The Bruce McLaren Trust was well represented at the Phillip Island Classic Meeting this year. Both Amanda McLaren and Jan McLaren attended this great historic meeting and three Trustees competed at the Phillip Island meeting near Melbourne the weekend before the Australian Grand Prix. Tony Roberts, Jim Barclay and Craig Abbott took their cars to the classic meeting which drew over 500 entries with big fields in Formula 5000 and Formula Junior. Unlike the Australian Grand Prix no McLaren cars were winners. Among the spectators was Australian motor sports doyen Bob Jane who owns a McLaren M6 Can-Am car which was built for him over 40 years ago.
The Stuttgart Steamroller
Not literally of course.

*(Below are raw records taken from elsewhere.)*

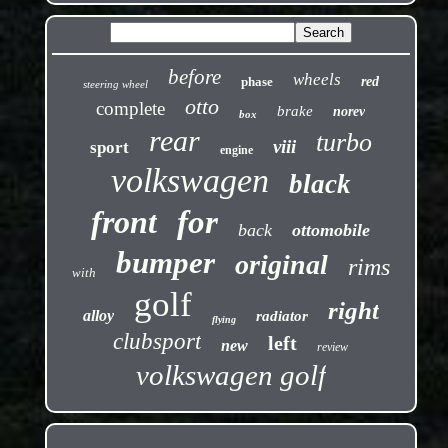
before
wheels
phase
red
steering wheel
otto
complete
brake
norev
box
rear
turbo
viii
sport
engine
volkswagen
black
front
for
back
ottomobile
bumper
original
rims
with
golf
right
alloy
radiator
flying
clubsport
left
new
review
volkswagen golf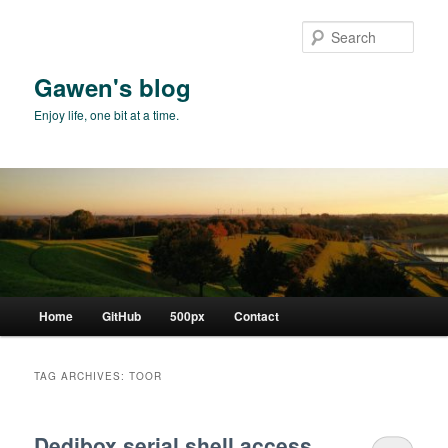
Skip
Skip
to
to
Sear
primary
secondary
content
content
Gawen's blog
Enjoy life, one bit at a time.
Main
Home
GitHub
500px
Contact
menu
TAG ARCHIVES:
TOOR
Dedibox serial shell access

In the early 1970s Porsche produced the fearsome 917/30 model. Mark Donohue drove one in Can-Am events contributing to the decline of the McLaren domination and eventual disappearance of the whole series. The Porsches were just too powerful. At Phillip Island and at the Australian Grand Prix, Porsche displayed a 917/30 from the museum in Stuttgart. At both meetings former New Zealander Jim Richards drove the car in a few demonstration laps.

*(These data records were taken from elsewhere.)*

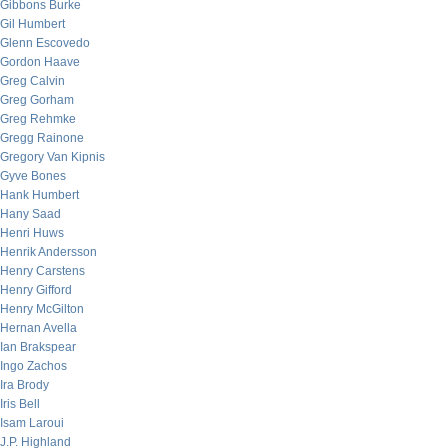
Gibbons Burke
Gil Humbert
Glenn Escovedo
Gordon Haave
Greg Calvin
Greg Gorham
Greg Rehmke
Gregg Rainone
Gregory Van Kipnis
Gyve Bones
Hank Humbert
Hany Saad
Henri Huws
Henrik Andersson
Henry Carstens
Henry Gifford
Henry McGilton
Hernan Avella
Ian Brakspear
Ingo Zachos
Ira Brody
Iris Bell
Isam Laroui
J.P. Highland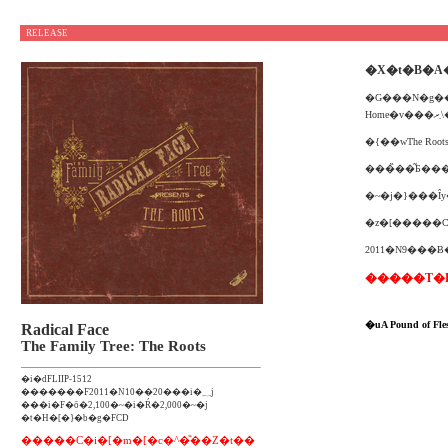
RELEASE
�X�t�B�A
�G���N�g��
H
2011�N9���
�����T�FLiri
�uA Pound of
Radical Face
The Family Tree: The Roots
�i�ԁFLIIP-1512
�������F2011�N10��20���i�؁j
���i�F�ō�2,100�~�i�Ŕ�2,000�~�j
�t�H�[�}�b�g�FCD
�����C�i�[�m�[�c�^�̎��Ζ�t��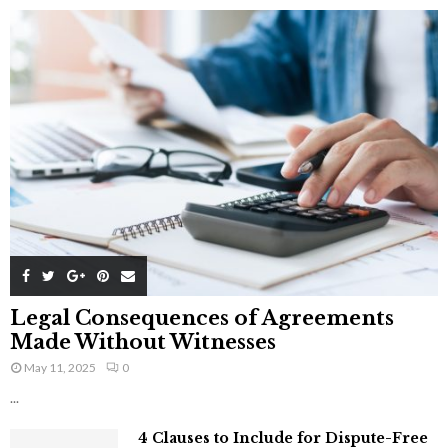
Legal Consequences of Agreements
Made Without Witnesses
May 11, 2025
0
...
4 Clauses to Include for Dispute-Free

The “Worlds most powerful sports car’ reputably produces up to 1580HP in qualifying form and a reliable 1100HP in race trim. The 1973 Can-Am winner and the 917/30s most famous driver, Mark Donohue, established a closed circuit record in one of the Porsche team cars that still stands today, lapping the Talladega Oval in Alabama in August 1975 at a speed of 355.85km/ph.